F1: A Vision-Language-Action Model Bridging Understanding and Generation to Actions
Qi Lv, Weijie Kong, Hao Li, Jia Zeng, Zherui Qiu, Delin Qu, Haoming Song, Qizhi Chen, Xiang Deng, Jiangmiao Pang
2025-09-10

Summary
This paper introduces a new AI model, F1, designed to better understand and interact with visual environments based on language instructions. It focuses on making AI agents that can 'think ahead' instead of just reacting to what they see.
What's the problem?
Current AI models that combine vision, language, and action often struggle in dynamic situations because they only respond to the present moment. They don't plan for the future, leading to mistakes and difficulty adapting when things change. Imagine trying to navigate a busy hallway – simply reacting to the person *right* in front of you won't prevent you from bumping into someone further down the hall.
What's the solution?
The researchers created F1, a model that predicts what the visual environment will look like in the near future based on a given task. It uses a special architecture with separate parts for understanding images, imagining future scenarios, and then deciding what action to take.
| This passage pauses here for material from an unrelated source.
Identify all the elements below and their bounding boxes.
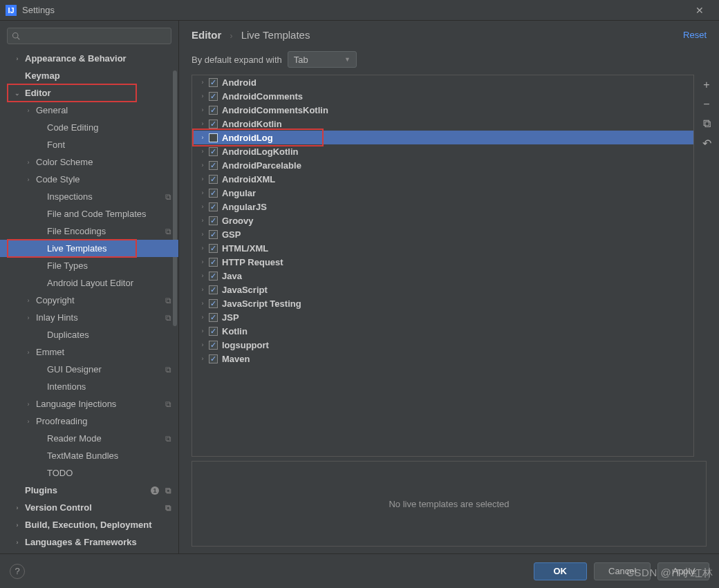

Essentially, F1 doesn't just ask 'what should I do now?' but 'what will happen if I do this, and will it get me closer to my goal?' They also developed a training process using a huge amount of data to help F1 learn to reason and predict effectively.
Why it matters?
This work is important because it represents a step towards more intelligent and reliable AI agents. By enabling AI to anticipate future consequences, it can perform tasks more successfully in complex, real-world environments, like robotics or virtual assistants. It’s about moving beyond simple reactions to proactive planning and problem-solving.
Abstract
Executing language-conditioned tasks in dynamic visual environments remains a central challenge in embodied AI. Existing Vision-Language-Action (VLA) models predominantly adopt reactive state-to-action mappings, often leading to short-sighted behaviors and poor robustness in dynamic scenes. In this paper, we introduce F1, a pretrained VLA framework which integrates the visual foresight generation into decision-making pipeline. F1 adopts a Mixture-of-Transformer architecture with dedicated modules for perception, foresight generation, and control, thereby bridging understanding, generation, and actions. At its core, F1 employs a next-scale prediction mechanism to synthesize goal-conditioned visual foresight as explicit planning targets. By forecasting plausible future visual states, F1 reformulates action generation as a foresight-guided inverse dynamics problem, enabling actions that implicitly achieve visual goals. To endow F1 with robust and generalizable capabilities, we propose a three-stage training recipe on an extensive dataset comprising over 330k trajectories across 136 diverse tasks. This training scheme enhances modular reasoning and equips the model with transferable visual foresight, which is critical for complex and dynamic environments. Extensive evaluations on real-world tasks and simulation benchmarks demonstrate F1 consistently outperforms existing approaches, achieving substantial gains in both task success rate and generalization ability.